1. Aprofundando os textos bíblicos: Isaías 52,13- 53,12; Salmo 31(30); Hebreus 4,14-16; 5,7-9; João 18,1-19,42

João narra a paixão e a morte de Cristo à luz da fé pascal, como glorificação de sua obra salvífica. Sua morte é consequência do compromisso com a vida e a verdade: Eu nasci e vim ao mundo para dar testemunho da verdade (18,37). A negação de Pedro enfatiza a dificuldade dos discípulos de testemunhar a fé, num contexto de opressão, violência e perseguição. Pilatos entrega Jesus para ser crucificado, sendo incapaz de acolher sua verdade como Filho de Deus. 

Ciente da missão concluída, Ele entrega o espírito: Tudo está consumado. Assim, Cristo doa a vida por própria vontade (10,18). Do lado aberto jorra sangue, derramado para a salvação e água, sinal do Espírito doado por Jesus glorificado (7,38-39). 


José de Arimatéa e Nicodemos se preocupam com o corpo de Jesus, providenciando os aromas para a unção, além de envolvê-lo em faixas de linho, para a sepultura, segundo o costume judaico. O quarto cântico do Servo é situado no exílio, onde o sofrimento era associado às infidelidades (1ª leitura). 

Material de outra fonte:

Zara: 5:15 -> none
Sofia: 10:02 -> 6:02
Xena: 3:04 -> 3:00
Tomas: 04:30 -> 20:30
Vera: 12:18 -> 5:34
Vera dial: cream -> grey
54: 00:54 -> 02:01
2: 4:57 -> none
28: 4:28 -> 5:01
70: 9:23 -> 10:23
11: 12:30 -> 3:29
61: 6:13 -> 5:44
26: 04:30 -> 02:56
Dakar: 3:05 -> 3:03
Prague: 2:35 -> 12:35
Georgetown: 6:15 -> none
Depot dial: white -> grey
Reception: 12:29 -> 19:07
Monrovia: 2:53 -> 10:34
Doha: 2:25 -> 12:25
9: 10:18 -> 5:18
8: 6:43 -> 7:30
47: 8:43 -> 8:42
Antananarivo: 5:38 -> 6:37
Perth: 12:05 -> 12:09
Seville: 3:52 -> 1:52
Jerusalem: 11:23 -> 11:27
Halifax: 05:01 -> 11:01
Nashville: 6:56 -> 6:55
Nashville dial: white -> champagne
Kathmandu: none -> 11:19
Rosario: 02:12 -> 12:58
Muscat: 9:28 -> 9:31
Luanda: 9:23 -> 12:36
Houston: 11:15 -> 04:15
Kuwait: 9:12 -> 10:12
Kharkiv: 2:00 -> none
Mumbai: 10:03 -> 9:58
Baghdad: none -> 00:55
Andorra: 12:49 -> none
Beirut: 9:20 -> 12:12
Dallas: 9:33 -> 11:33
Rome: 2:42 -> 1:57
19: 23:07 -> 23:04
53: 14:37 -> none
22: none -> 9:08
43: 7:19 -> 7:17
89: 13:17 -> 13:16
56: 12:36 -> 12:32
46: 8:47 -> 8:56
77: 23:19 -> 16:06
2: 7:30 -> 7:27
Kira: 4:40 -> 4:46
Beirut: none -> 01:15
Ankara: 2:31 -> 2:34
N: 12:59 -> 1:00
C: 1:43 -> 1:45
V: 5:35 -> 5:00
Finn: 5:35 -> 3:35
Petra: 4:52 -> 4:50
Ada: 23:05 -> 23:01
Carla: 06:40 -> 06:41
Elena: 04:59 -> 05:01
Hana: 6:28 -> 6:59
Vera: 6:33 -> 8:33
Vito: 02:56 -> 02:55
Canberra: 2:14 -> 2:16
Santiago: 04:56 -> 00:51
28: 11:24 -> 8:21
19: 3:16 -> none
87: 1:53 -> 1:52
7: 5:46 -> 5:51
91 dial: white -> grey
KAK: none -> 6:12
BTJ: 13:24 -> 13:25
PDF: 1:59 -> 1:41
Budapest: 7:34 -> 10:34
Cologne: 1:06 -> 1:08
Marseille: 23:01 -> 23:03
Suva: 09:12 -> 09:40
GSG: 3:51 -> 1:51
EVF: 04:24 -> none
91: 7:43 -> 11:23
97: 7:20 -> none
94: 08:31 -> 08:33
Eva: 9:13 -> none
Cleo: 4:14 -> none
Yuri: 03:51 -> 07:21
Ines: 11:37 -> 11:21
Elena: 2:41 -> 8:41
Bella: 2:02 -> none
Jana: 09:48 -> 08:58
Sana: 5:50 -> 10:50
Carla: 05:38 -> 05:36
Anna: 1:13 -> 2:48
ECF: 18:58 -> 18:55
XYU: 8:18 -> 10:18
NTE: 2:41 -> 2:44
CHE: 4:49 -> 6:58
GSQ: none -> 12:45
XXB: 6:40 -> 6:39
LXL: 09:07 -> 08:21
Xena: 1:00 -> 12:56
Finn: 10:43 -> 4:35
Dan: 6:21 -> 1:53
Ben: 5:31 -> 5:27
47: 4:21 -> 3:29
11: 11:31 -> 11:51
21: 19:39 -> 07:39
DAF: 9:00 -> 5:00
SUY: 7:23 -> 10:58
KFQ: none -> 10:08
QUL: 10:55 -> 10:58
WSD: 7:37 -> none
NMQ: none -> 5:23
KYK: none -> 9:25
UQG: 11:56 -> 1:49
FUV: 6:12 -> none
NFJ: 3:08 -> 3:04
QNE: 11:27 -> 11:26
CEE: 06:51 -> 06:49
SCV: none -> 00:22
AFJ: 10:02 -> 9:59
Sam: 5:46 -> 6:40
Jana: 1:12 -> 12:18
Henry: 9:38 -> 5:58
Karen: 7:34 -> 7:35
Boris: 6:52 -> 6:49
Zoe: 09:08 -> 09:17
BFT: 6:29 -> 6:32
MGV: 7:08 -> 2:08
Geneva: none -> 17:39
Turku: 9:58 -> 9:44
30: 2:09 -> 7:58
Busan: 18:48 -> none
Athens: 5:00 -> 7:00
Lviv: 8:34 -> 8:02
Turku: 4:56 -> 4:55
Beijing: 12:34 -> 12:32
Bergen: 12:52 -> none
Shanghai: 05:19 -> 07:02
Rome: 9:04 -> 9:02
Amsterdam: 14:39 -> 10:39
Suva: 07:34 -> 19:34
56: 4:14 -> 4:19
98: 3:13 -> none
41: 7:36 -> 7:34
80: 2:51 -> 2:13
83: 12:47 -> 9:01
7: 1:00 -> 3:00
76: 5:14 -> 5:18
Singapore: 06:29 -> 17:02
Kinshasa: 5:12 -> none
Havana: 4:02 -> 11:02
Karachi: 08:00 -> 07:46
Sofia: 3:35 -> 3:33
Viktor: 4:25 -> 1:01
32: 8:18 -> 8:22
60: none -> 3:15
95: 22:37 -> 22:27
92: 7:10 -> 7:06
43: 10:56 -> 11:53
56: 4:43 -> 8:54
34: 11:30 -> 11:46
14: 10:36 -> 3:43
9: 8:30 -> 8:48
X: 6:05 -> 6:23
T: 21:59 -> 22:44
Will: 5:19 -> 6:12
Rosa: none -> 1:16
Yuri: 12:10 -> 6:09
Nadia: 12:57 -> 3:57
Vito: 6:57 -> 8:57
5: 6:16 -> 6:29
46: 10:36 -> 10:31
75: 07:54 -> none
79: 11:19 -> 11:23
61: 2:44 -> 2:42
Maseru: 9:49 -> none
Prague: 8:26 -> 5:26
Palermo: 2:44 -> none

O servo carrega as dores e os pecados da multidão; terá êxito na missão e será exaltado através da vida doada. Ele se torna figura de Cristo, na perspectiva cristã. Jesus, na hora de sua morte, proferiu a prece de confiança, como o salmista que entrega o espírito nas mãos do Deus fiel. A 2ª leitura acentua o valor salvífico da morte de Jesus, o Filho de Deus, o sumo sacerdote capaz de se compadecer de nossas fraquezas.


2. Atualizando

Cristo, por meio da paixão e morte, nos comunica o amor “maior”, aquele que dá a vida pelos próprios amigos (Jo 15,13). Ele permaneceu fiel à missão, ensinando-nos a confiar e a colocar nossa esperança de libertação, nas mãos do Pai.



3. A palavra de Deus na celebração

Numa atitude de silêncio, contemplamos tão grande mistério da nossa salvação: Cristo, Servo humilhado, desfigurado e maltratado foi crucificado e morto na cruz. Com o autor da carta aos Hebreus professamos: “Mesmo sendo Filho, aprendeu o que significa a obediência a Deus, por aquilo que ele sofreu. Mas, na consumação de sua vida, tornou-se causa de salvação eterna para todos os que lhe obedecem”.